### Record excerpts
%%
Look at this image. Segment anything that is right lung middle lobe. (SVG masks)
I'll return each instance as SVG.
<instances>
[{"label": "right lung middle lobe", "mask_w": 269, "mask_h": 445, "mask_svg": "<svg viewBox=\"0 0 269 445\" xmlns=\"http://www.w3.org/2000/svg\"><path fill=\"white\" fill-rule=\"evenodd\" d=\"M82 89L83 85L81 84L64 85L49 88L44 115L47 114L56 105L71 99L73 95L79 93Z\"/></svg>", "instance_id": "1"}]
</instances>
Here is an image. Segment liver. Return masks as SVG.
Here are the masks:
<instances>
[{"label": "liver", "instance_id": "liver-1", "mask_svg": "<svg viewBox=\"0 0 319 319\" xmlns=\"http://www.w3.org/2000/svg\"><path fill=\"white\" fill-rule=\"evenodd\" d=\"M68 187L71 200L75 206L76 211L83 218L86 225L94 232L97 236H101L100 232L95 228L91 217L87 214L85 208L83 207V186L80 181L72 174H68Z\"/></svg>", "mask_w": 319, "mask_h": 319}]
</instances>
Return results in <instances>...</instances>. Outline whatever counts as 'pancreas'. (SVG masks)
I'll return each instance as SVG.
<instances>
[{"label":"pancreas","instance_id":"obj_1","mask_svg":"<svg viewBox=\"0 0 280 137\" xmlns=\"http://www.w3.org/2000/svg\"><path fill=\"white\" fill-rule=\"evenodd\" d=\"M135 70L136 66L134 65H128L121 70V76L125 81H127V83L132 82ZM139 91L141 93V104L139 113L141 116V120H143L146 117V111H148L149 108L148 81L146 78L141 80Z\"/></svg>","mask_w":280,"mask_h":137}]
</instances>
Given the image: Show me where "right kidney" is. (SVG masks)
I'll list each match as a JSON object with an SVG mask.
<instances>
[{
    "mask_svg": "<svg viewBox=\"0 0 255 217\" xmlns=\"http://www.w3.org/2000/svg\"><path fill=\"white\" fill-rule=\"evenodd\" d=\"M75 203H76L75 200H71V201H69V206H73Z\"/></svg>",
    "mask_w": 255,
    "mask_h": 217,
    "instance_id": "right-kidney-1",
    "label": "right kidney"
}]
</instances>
%%
%%
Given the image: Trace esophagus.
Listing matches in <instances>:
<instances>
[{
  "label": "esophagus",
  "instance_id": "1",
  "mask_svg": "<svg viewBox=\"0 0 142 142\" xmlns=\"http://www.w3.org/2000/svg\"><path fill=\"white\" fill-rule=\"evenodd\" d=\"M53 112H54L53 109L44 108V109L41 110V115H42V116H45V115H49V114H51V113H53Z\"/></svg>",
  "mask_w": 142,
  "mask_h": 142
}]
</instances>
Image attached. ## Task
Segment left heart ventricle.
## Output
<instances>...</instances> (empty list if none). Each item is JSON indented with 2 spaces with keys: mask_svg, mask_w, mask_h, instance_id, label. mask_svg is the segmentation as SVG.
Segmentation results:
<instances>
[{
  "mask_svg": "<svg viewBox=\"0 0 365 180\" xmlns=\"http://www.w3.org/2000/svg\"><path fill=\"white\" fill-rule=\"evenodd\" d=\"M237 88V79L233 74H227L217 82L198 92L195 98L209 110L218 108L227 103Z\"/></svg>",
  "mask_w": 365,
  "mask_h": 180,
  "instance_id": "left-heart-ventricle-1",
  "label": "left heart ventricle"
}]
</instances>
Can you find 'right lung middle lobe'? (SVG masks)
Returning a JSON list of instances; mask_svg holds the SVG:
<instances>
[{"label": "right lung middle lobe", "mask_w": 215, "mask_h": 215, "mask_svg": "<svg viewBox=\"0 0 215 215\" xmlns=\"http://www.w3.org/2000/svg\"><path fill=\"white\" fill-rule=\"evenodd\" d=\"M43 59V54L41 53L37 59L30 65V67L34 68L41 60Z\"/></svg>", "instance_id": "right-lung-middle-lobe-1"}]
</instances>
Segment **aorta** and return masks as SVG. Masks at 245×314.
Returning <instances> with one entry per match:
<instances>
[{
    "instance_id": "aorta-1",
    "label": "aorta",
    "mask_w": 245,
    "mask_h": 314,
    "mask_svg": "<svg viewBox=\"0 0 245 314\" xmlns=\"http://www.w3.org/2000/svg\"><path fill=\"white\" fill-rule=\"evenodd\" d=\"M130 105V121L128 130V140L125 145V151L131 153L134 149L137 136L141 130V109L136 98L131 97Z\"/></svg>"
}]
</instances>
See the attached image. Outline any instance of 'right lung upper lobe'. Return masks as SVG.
%%
### What the task asks
Find the word "attached" in the listing above, then copy each line where it turns up.

### Written answer
Image attached. ## Task
See the attached image. Outline any instance of 'right lung upper lobe'. Return masks as SVG.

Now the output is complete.